§ Data to examine:

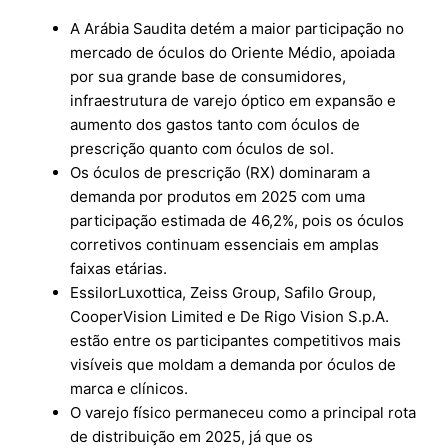
A Arábia Saudita detém a maior participação no
mercado de óculos do Oriente Médio, apoiada
por sua grande base de consumidores,
infraestrutura de varejo óptico em expansão e
aumento dos gastos tanto com óculos de
prescrição quanto com óculos de sol.
Os óculos de prescrição (RX) dominaram a
demanda por produtos em 2025 com uma
participação estimada de 46,2%, pois os óculos
corretivos continuam essenciais em amplas
faixas etárias.
EssilorLuxottica, Zeiss Group, Safilo Group,
CooperVision Limited e De Rigo Vision S.p.A.
estão entre os participantes competitivos mais
visíveis que moldam a demanda por óculos de
marca e clínicos.
O varejo físico permaneceu como a principal rota
de distribuição em 2025, já que os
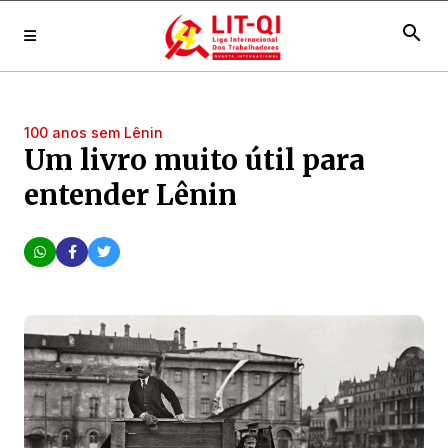
search
100 anos sem Lênin
Um livro muito útil para
entender Lênin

§ Task brief: Transcribe the lines that run from the line bearing "CooperVision Limited e De Rigo Vision S.p.A." through the last line of the data. Keep the wording exact and leave out every picture.

§ Exercise output:
CooperVision Limited e De Rigo Vision S.p.A.
estão entre os participantes competitivos mais
visíveis que moldam a demanda por óculos de
marca e clínicos.
O varejo físico permaneceu como a principal rota
de distribuição em 2025, já que os
search
100 anos sem Lênin
Um livro muito útil para
entender Lênin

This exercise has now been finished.